Grief at losing a loved one isn't unique. No matter how they left us, we are struggling to live with the loss.
There's a hole in our lives that is supposed to be filled, a person we're supposed to be able to reach out to and grasp with our hands, arms we should feel around us, a voice we should hear, even a smell that we'd recognize in a crowded room.
Grief at losing a child has a special edge. It's a loss out of sequence, as though there were rules to death. It's a future that we imagined that will never come to life, a family tree we expected to spring from our child wilted and cut down, leaving a wound in our lives that will never heal.
Showing posts with label #guilt. Show all posts
Showing posts with label #guilt. Show all posts
Wednesday, November 4, 2015
Thursday, June 19, 2014
Sometimes Love Requires A 'No'
Ever since I first said "No," to Ethan's addiction, I've struggled with balancing that "no" with mother's love and plain Christian charity.
Any mother or father who's ever had to turn away an addicted son or daughter's request for anything ranging from a few dollars to a place to stay for a few nights, or months, has felt that pain. Couple that with handing a few dollars to the homeless person on the corner who may well be using it to feed their own addiction, but doing it because of a desire to show Christ's love, and you'll get an idea of what I'm struggling with.

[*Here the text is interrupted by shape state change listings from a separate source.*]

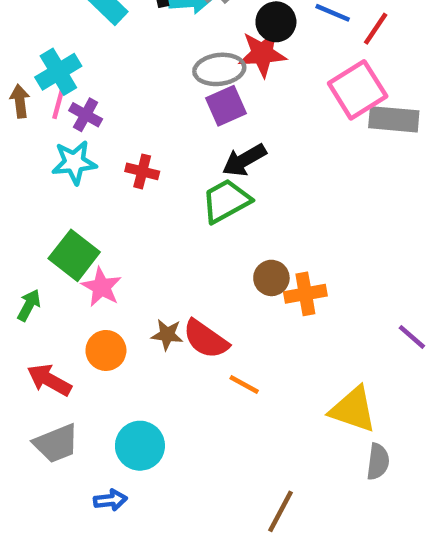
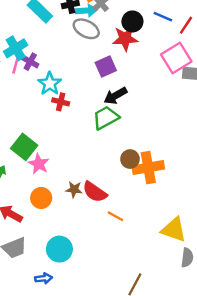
gray ellipse: (219, 69) -> (86, 29), moved, turned 35
purple cross: (86, 115) -> (30, 62), moved
cyan star: (74, 162) -> (50, 84), moved, turned -30
orange cross: (305, 294) -> (148, 168), size x1.4

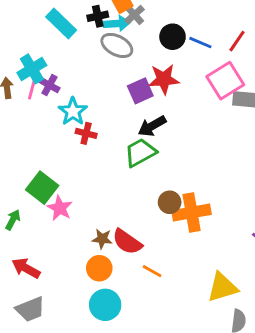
blue line: (163, 17) -> (200, 43), moved
red star: (125, 39) -> (164, 79), moved
orange circle: (41, 198) -> (99, 268), moved
yellow triangle: (174, 230) -> (222, 287), turned -36
cyan circle: (59, 249) -> (105, 305), moved

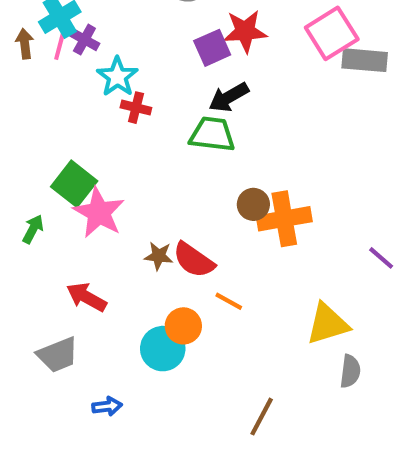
green trapezoid: (140, 152) -> (212, 134), turned 36
pink star: (60, 208) -> (99, 213), size x1.4
red arrow: (26, 268) -> (87, 297), moved
orange circle: (99, 268) -> (183, 326), moved

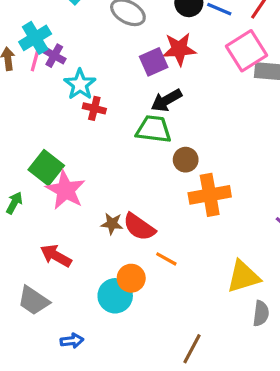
brown circle: (253, 204) -> (186, 160), moved
gray trapezoid: (58, 355) -> (33, 301), turned 56

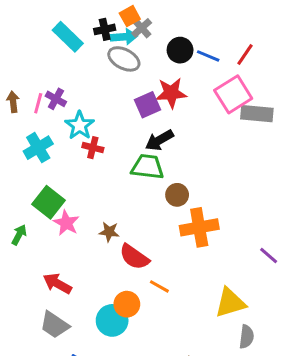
cyan cross: (35, 38) -> (38, 148), moved
pink star: (65, 190) -> (66, 223), size x0.7
brown star: (112, 224) -> (109, 232), moved
gray trapezoid: (33, 301) -> (54, 325), moved

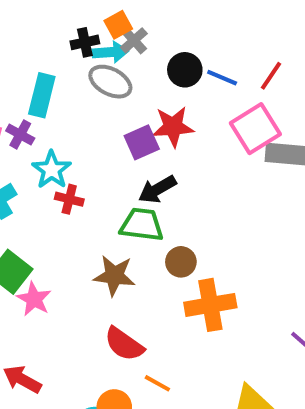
cyan rectangle: (68, 37) -> (42, 95), moved, turned 60
brown star: (109, 232) -> (114, 276), moved, size x1.5

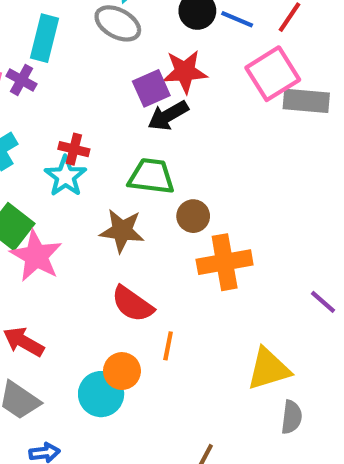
cyan star: (52, 170) -> (65, 176), moved
black arrow: (157, 189) -> (168, 116), moved
pink star: (34, 299) -> (36, 256), size x1.4
orange line: (157, 383) -> (168, 346), turned 72

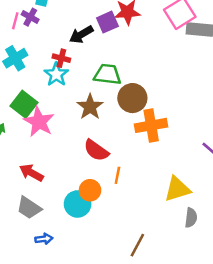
black arrow: (168, 116) -> (81, 35), moved
brown circle: (193, 216) -> (132, 98), size x1.5
brown star: (122, 231) -> (90, 107), turned 30

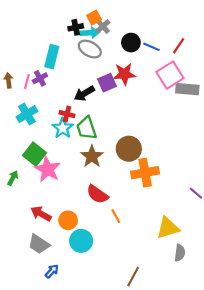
purple cross: (30, 17) -> (40, 78), turned 32
green trapezoid: (107, 74) -> (87, 128), moved, turned -115
orange line: (117, 175) -> (116, 216), turned -40
orange circle: (90, 190) -> (68, 220), moved
blue arrow: (44, 239) -> (52, 271), turned -40

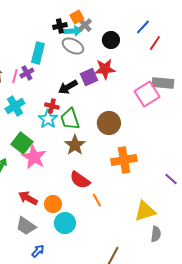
blue line: (152, 47) -> (143, 27), moved, turned -70
pink square: (170, 75) -> (147, 94), moved
brown circle: (129, 149) -> (109, 123), moved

Add on the sudden death of that child who you've denied time and again -- not love or necessities, but other things -- and you can look for a boatload of guilt. A big ol' boatload of guilt.

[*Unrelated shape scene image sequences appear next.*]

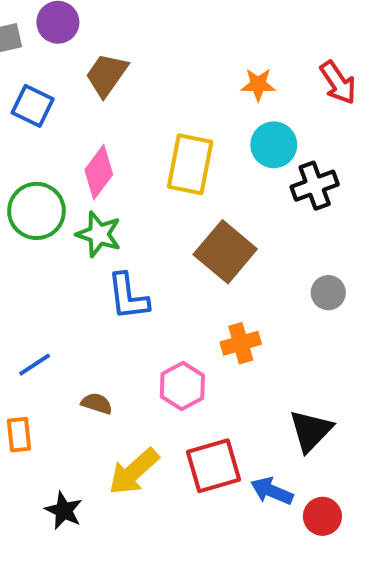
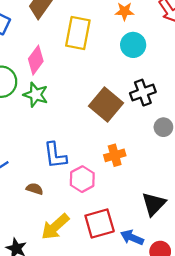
yellow rectangle: (190, 164) -> (78, 33), moved
black cross: (315, 186) -> (143, 93), moved
blue L-shape: (128, 297) -> (55, 155), moved

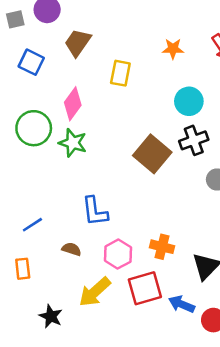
yellow rectangle: (78, 33) -> (120, 73), size x0.7
cyan circle: (133, 45) -> (189, 101), moved
orange cross: (115, 155) -> (162, 247), moved, turned 30
pink hexagon: (82, 179) -> (118, 254), moved

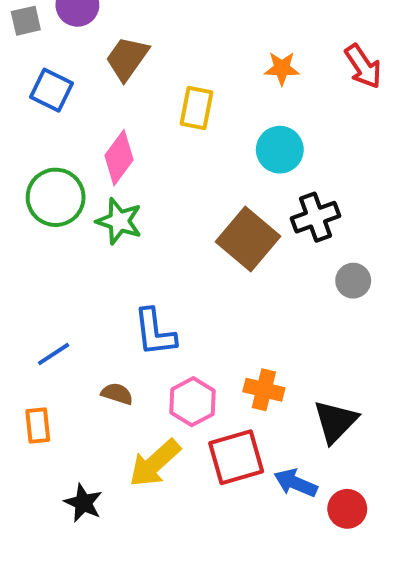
cyan circle: (189, 101) -> (280, 150), moved

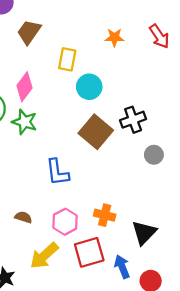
cyan circle: (280, 150) -> (89, 87), moved
blue L-shape: (155, 332) -> (57, 172), moved
blue arrow: (296, 483) -> (122, 267), turned 45

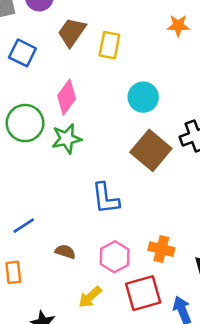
orange star: (114, 37) -> (178, 26), moved
yellow rectangle: (67, 59) -> (109, 45), moved
green star: (24, 122) -> (67, 139), turned -30
yellow arrow: (44, 256) -> (90, 297), size x0.7

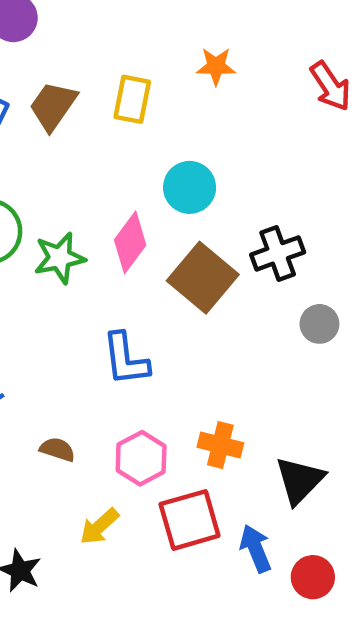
orange star: (178, 26) -> (216, 66), moved
brown trapezoid: (72, 32) -> (53, 106), moved
pink diamond: (67, 97) -> (130, 242), moved

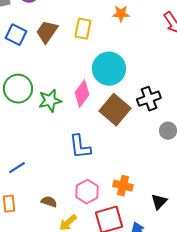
cyan circle: (190, 187) -> (109, 69), size x1.4
brown semicircle: (57, 449) -> (49, 202), moved
black triangle: (300, 480) -> (159, 202), size x0.7

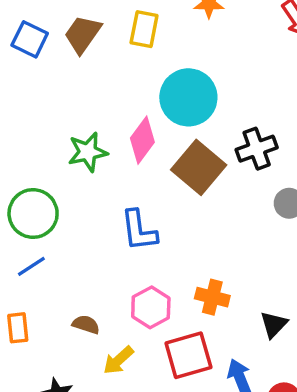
green circle: (18, 89) -> (33, 213), moved

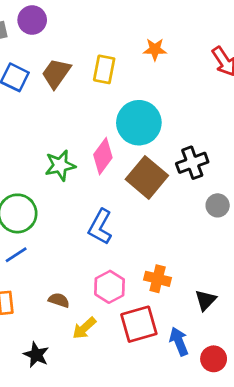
blue L-shape: (139, 231) -> (100, 227), turned 36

In Sunday school this week one of the class members talked about loving without the "buts." Setting aside prerequisites on love and just loving, how he'd been able to do that with a person he was having trouble with and help that person, and I was in imminent danger of leaving class in tears.
Days later, I was still grappling with myself over whether my love had not been the quality it should have been. But there are no coincidences.

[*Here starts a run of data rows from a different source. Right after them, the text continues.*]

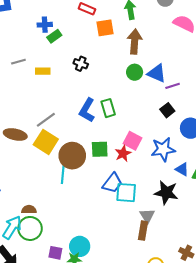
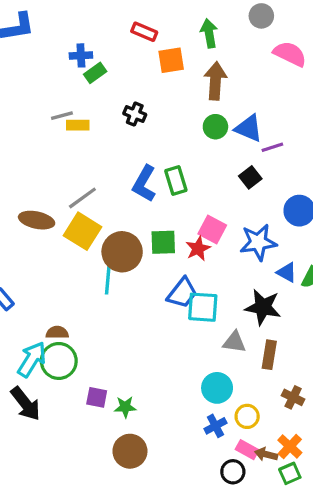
gray line: (18, 62) -> (62, 116), moved
black square: (167, 110) -> (250, 177), moved
gray triangle: (147, 216) -> (234, 342), turned -49
brown rectangle: (143, 231) -> (269, 355), moved
cyan circle: (80, 246) -> (217, 388), moved

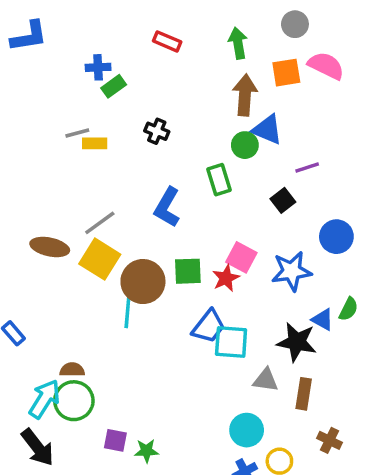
orange square: (171, 60) -> (286, 73), moved
blue triangle: (249, 128) -> (267, 130), moved
green rectangle: (176, 181) -> (219, 180), moved
blue triangle: (287, 272) -> (323, 320), moved

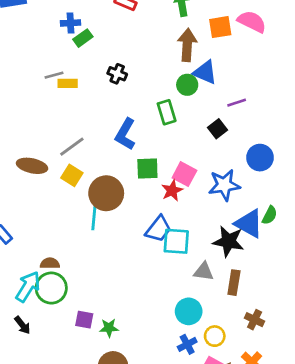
yellow square: (100, 259) -> (72, 175), size x0.7
green square: (188, 271) -> (147, 169), moved
blue triangle: (323, 320) -> (249, 223), size x1.6
black arrow: (38, 447) -> (22, 325), size x0.6

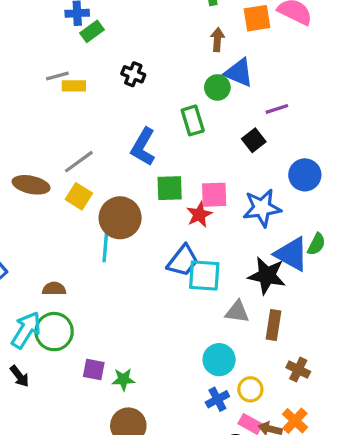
brown arrow: (187, 45) -> (217, 40), size x0.6
pink square: (184, 174) -> (214, 195), turned -30
brown semicircle: (50, 263) -> (54, 289), moved

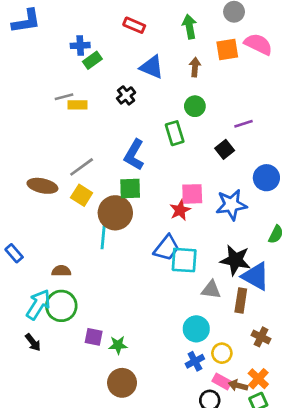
blue triangle: (239, 73) -> (152, 67), moved
black cross: (133, 74) -> (126, 95), turned 30
green square: (170, 188) -> (130, 189), moved
blue triangle: (292, 254) -> (256, 276), moved

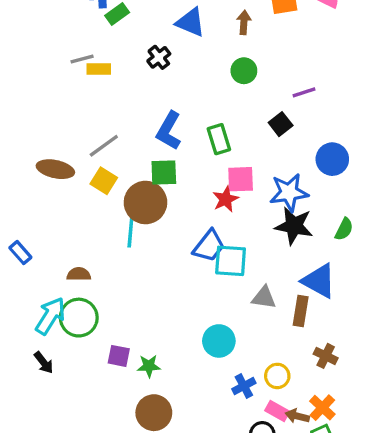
green rectangle: (175, 133) -> (219, 139), moved
black star: (235, 260) -> (294, 226), moved
cyan circle: (196, 329) -> (219, 341), moved

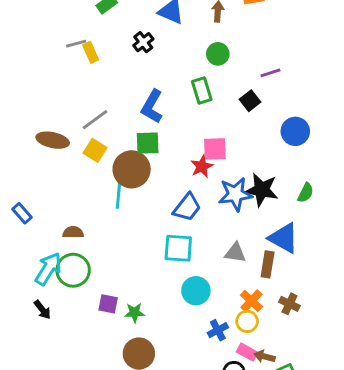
yellow rectangle: (99, 69) -> (91, 52), turned 66
green rectangle: (219, 139) -> (202, 90), moved
blue star: (289, 192) -> (235, 194), moved
cyan square: (231, 261) -> (178, 248), moved
orange cross: (322, 408) -> (251, 301), moved

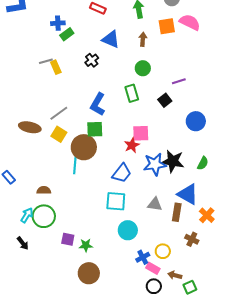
cyan arrow: (48, 269) -> (27, 215), size x0.7
orange cross: (251, 301) -> (207, 215), moved
pink rectangle: (247, 352) -> (153, 268), moved

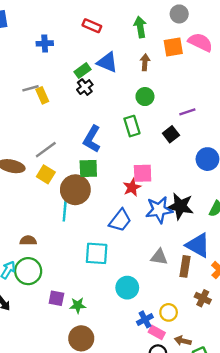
green rectangle: (67, 34) -> (82, 71), moved
cyan square: (116, 201) -> (97, 253), moved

When an older gentleman who I've known for years called Wednesday needing a strong back (thinking of my husband) to move some items out of an office, I volunteered pointing out that toting 80 lbs. of granddaughters has given me a fairly good set of muscles. The deal was lunch, and during lunch I raised the subject with him as he's a sober alcoholic, a retired substance abuse counselor, and an Episcopal priest who has known my family for years and attempted to counsel Ethan at one time.
"I think you probably did for Ethan all he would let you do," he said, "because you're independent and I think you raised him to be independent."
Well, yes. He was right on those points. Pretty much the only things I turned him down for were allowing him to use and live under my roof (or a roof I provided) and his last request for a Playstation 4, an outlandish gift under the best of circumstances, but one that given the circumstances has plagued me all the same.
"I always saw these 45-year-old men who were calling their mothers to use their social security to bail them out," he continued. "When I was showing my ass and called my mother to go my bail, she told me to use my wonderful gift of gab and get myself out, that she wasn't responsible for my drinking. When I got sober, I thanked her for two things: the gift of life and making me take responsibility for myself."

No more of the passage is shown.